# 03 — Data Harmonisation and Merge

This notebook merges cleaned WDI and WGI datasets into a
single cross-country panel dataset used for analysis.

## Inputs
- Clean WDI indicators
- Clean WGI governance indicators

## Output
`master_dataset.csv`

In [1]:
# =========================
# SETUP
# =========================

from google.colab import drive
drive.mount('/content/drive')

Mounted at /content/drive


In [2]:
BASE_PATH = "/content/drive/MyDrive/thesis_project/"

INTERIM_DATA = BASE_PATH + "data/interim/"
PROCESSED_DATA = BASE_PATH + "data/processed/"

In [3]:
import pandas as pd

## Load Cleaned Indicator Datasets

In [4]:
oil = pd.read_csv(INTERIM_DATA + "wdi_oil_rents_clean.csv")
gdp_growth = pd.read_csv(INTERIM_DATA + "wdi_gdp_growth_clean.csv")
gdp_pc = pd.read_csv(INTERIM_DATA + "wdi_gdp_per_capita_clean.csv")
inflation = pd.read_csv(INTERIM_DATA + "wdi_inflation_clean.csv")
debt = pd.read_csv(INTERIM_DATA + "wdi_debt_clean.csv")
wgi = pd.read_csv(INTERIM_DATA + "wgi_governance_clean.csv")
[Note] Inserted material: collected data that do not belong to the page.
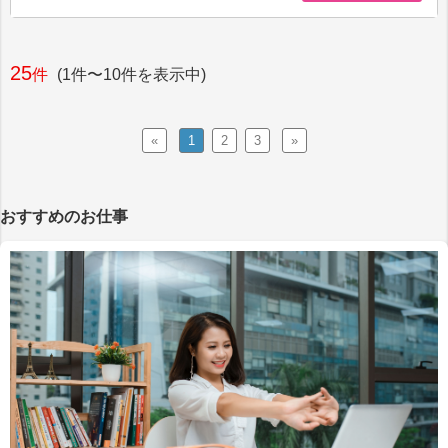
25
件
(1件〜10件を表示中)
«
1
2
3
»
おすすめのお仕事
## Create Country Lookup Table
Ensures country names remain consistent after merging.

In [5]:
country_lookup = pd.concat([
    oil[["Country Code","Country Name"]],
    gdp_growth[["Country Code","Country Name"]],
    gdp_pc[["Country Code","Country Name"]],
    inflation[["Country Code","Country Name"]],
    debt[["Country Code","Country Name"]],
    wgi[["Country Code","Country Name"]],
]).drop_duplicates()

## Remove Duplicate Country Name Columns

In [6]:
gdp_growth = gdp_growth.drop(columns=["Country Name"])
gdp_pc = gdp_pc.drop(columns=["Country Name"])
inflation = inflation.drop(columns=["Country Name"])
debt = debt.drop(columns=["Country Name"])
wgi = wgi.drop(columns=["Country Name"])

## Inspect Dataset Structures

In [7]:
for name, df in {
    "oil": oil,
    "gdp_growth": gdp_growth,
    "gdp_pc": gdp_pc,
    "inflation": inflation,
    "debt": debt,
    "wgi": wgi
}.items():
    print("\n", name)
    print(df.columns)


 oil
Index(['Country Name', 'Country Code', 'Year', 'Oil_Rents_GDP',
       'log_oil_rents'],
      dtype='object')

 gdp_growth
Index(['Country Code', 'Year', 'GDP_growth'], dtype='object')

 gdp_pc
Index(['Country Code', 'Year', 'GDP_per_capita', 'log_gdp_per_capita'], dtype='object')

 inflation
Index(['Country Code', 'Year', 'Inflation', 'Inflation_w'], dtype='object')

 debt
Index(['Country Code', 'Year', 'Gov_Debt_GDP', 'log_debt'], dtype='object')

 wgi
Index(['Country Code', 'Year', 'Control of Corruption',
       'Government Effectiveness', 'Rule of Law'],
      dtype='object')


## Sequential Dataset Merge
Outer joins preserve all country-year observations.

In [8]:
master = oil.copy()

In [9]:
master = oil.merge(
    gdp_growth,
    on=["Country Code","Year"],
    how="outer"
)
print(master.shape)

(11312, 6)


In [10]:
master = master.merge(
    gdp_pc,
    on=["Country Code","Year"],
    how="outer"
)
print(master.shape)

(11482, 8)


In [11]:
master = master.merge(
    inflation,
    on=["Country Code","Year"],
    how="outer"
)
print(master.shape)

(11638, 10)


In [12]:
master = master.merge(
    debt,
    on=["Country Code","Year"],
    how="outer"
)
print(master.shape)

(11638, 12)


In [13]:
master = master.merge(
    wgi,
    on=["Country Code","Year"],
    how="outer"
)
print(master.shape)

(11948, 15)


## Restore Country Names

In [14]:
master = master.merge(
    country_lookup,
    on="Country Code",
    how="left",
    suffixes=("", "_lookup")
)

master["Country Name"] = master["Country Name"].fillna(
    master["Country Name_lookup"]
)

master.drop(columns=["Country Name_lookup"], inplace=True)

In [15]:
master["Country Name"] = (
    master.groupby("Country Code")["Country Name"]
    .transform(lambda x: x.dropna().iloc[0] if x.notna().any() else None)
)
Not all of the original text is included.